US stocks are no longer cheap – but there are reasons for the market rally to continue over the next 12 months, according to JP Morgan.
Donald Trump’s presidential election victory caused a minor blip in markets in November – but one day later the S&P 500 resumed its climb, continuing its near eight-year rally. The price to earnings ratio of the US now is at 17.7x against a 26-year average of 15.7x for the S&P 500. Many investors are using this figure to conclude that the market is overpriced and due a correction.
Every new market across the pond raises speculation on how long this rally will last and when the best time to take profits is after such a considerable bull market. But according to David Stubbs, global market strategist at JP Morgan Asset Management, there are reasons for investors to stay invested.
“We believe that corporate earnings in the US will continue to rise, and this will continue to support the US stock market rally, despite valuations not being cheap,” said Stubbs.
No Sign of Recession in the US
Nandini Ramakrishnan, also a global market strategist with JP Morgan agreed, saying that historically the growth of corporate profits was a key indicator to ascertain whether an economic slowdown or recession was on its way.
“When corporate profits start shrinking, people lose their jobs and businesses start to scale back their investments. That’s why tracking profit lines has been important to us. Profits are always the first to fall before recession,” Ramakrishnan explained.
Ramakrishnan admitted that corporate earnings in the US did weaken a year ago, which raised questions whether a recession was on its way.
She compared last year’s market to the period between 1986 and 1988, when there were also a short-term fall in corporate profits coupled with a fall in the price of oil and a strong US dollar. There was no recession after the year of 1988, and Ramakrishnan believes the same is true today.
“Profits have recovered significantly, going into positive growth territory now,” Ramakrishnan added.
Her colleague Mike Bell added: “Prematurely giving up on the bull market could be costly in terms of lost upside potential. History teaches us that the performance of shares in the last leg of a bull market tends to be strong.”
Another tailwind for US equities is the manufacturing level in the US – as correlation between S&P 500’s earnings and manufacturing data is very high. Other relative indicators; data that tracks initial jobless claims, consumer confidence, housing starts and Conference Board Leading Economic Index, are not seeing weakness either.
Prepare for Volatility
However, this momentum does not mean US equities do not have the potential to disappoint, Stubbs added.
“The market could absolutely trade sideways for a quarter or two. But fundamentally we know that equity bull markets are driven by earnings trending higher, and we do think that is going to continue, not just from this year but into next,” said Stubbs.
Top Performing US Equity Funds
Using the Morningstar Fund Screener, we looked at top rated US equity funds which are the best performing in their sector year to date. They are one Bronze Rated fund, one Silver Rated fund and one Gold Rated fund, all up more than 5% to date.
Brown Advisory US Equity Growth is a Bronze Rated fund by Morningstar analysts. The fund remains a worthy option for investors seeking exposure to the US equity market, said Fatima Khizou, Morningstar’s fund analyst.
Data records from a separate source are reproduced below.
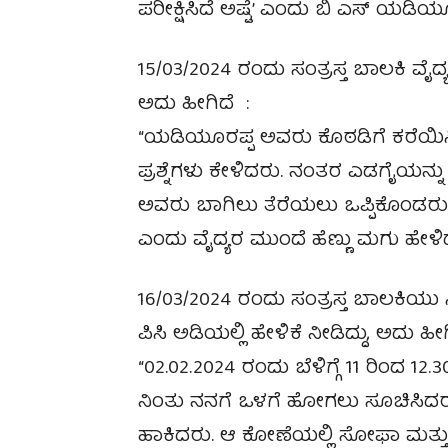
ಪರೀಕ್ಷಿಸಿದೆ ಅಷ್ಟೆ’ ಎಂದು ಬಿ ಎಸ್ ಯಡಿಯೂರ
15/03/2024 ರಂದು ಸಂತ್ರಸ್ತ ಬಾಲಕಿ ವ
ಅದು ಹೀಗಿದೆ :
“ಯಡಿಯೂರಪ್ಪ ಅವರು ಕೊಠಡಿಗೆ ಕರೆಯಿಸಿ
ಪ್ರಶ್ನೆಗಳು ಕೇಳಿದರು. ನಂತರ ಎಡಗೈಯನ್ನು 
ಅವರು ಬಾಗಿಲು ತೆರೆಯಲು ಒಪ್ಪಿಕೊಂಡರು
ಎಂದು ವೈದ್ಯರ ಮುಂದೆ ಹೆಣ್ಣು ಮಗು ಹೇಳಿ
16/03/2024 ರಂದು ಸಂತ್ರಸ್ತ ಬಾಲಕಿಯು
ಪಿಸಿ ಅಡಿಯಲ್ಲಿ ಹೇಳಿಕೆ ನೀಡಿದ್ದು, ಅದು ಹೀಗ
“02.02.2024 ರಂದು ಬೆಳಿಗ್ಗೆ 11 ರಿಂದ 
ನಿಂತು ನನಗೆ ಒಳಗೆ ಹೋಗಲು ಸೂಚಿಸಿದ
ಹಾಕಿದರು. ಆ ಕೋಣೆಯಲ್ಲಿ ಸೋಫಾ ಮತ್ತು ಟ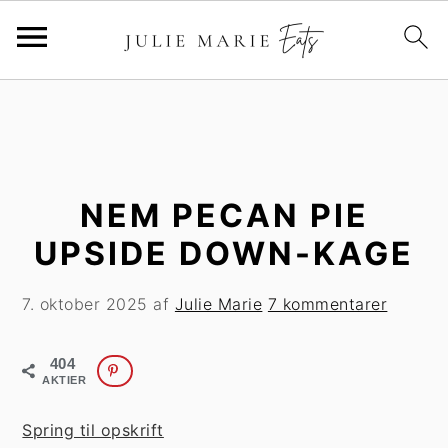
G
S
å
p
t
r
i
i
l
n
NEM PECAN PIE
h
g
UPSIDE DOWN-KAGE
o
t
v
i
7. oktober 2025
af
Julie Marie
7 kommentarer
e
l
d
p
404
i
r
AKTIER
n
i
d
m
Spring til opskrift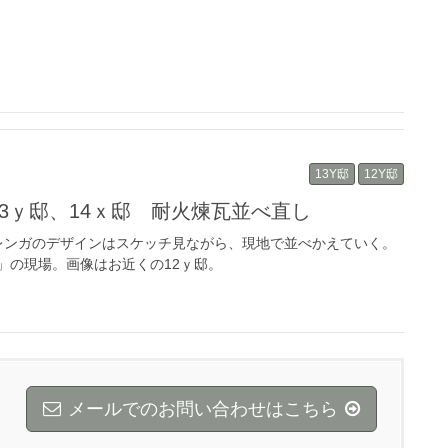
13Y邸
12Y邸
13ｙ邸、14ｘ邸 耐火煉瓦並べ直し
レンガのデザインはスケッチ見ながら、現地で並べかえていく。
」の現場。画像はお近くの12ｙ邸。
メールでのお問い合わせはこちら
From its launch in November 2009 through the end of February 2017, the fund has outperformed its US large-growth equity Morningstar Category peer by 1.2% on average each year but lagged the Russell 1000 Growth Index by 2.2%, said Khizou. The fund gains 8% year to date.
Heptagon Yacktman US Equity is a Silver Rated fund by Morningstar analysts. Khizou believes this fund is a viable option to gain exposure to US equities, but investors here need to be patient and prepared to endure extended periods of relative weakness. The fund manager Donald Yacktman prefers companies with predictable, recurring revenue streams. This leads to a portfolio biased to relatively steady, strong franchise brands, particularly consumer names, which have typically accounted for more than 50% of the overall portfolio’s assets at any point in time, said Khizou. The fund gains 5% year to date.
Vanguard US Equity Index is a Gold Rated fund by Morningstar analysts. This index-tracker provides a very low-cost, one-stop solution to gain access to US equities, said Monika Dutt, Morningstar’s passive analyst.
The fund uses optimised replication – investing in the majority of index constituents – to track the S&P Total Market Index, said Dutt. The index captures about 99% of the US equity market and as such includes mid-, small-, and micro-cap stocks, making this fund more susceptible to the effects of local economic changes, Dutt added.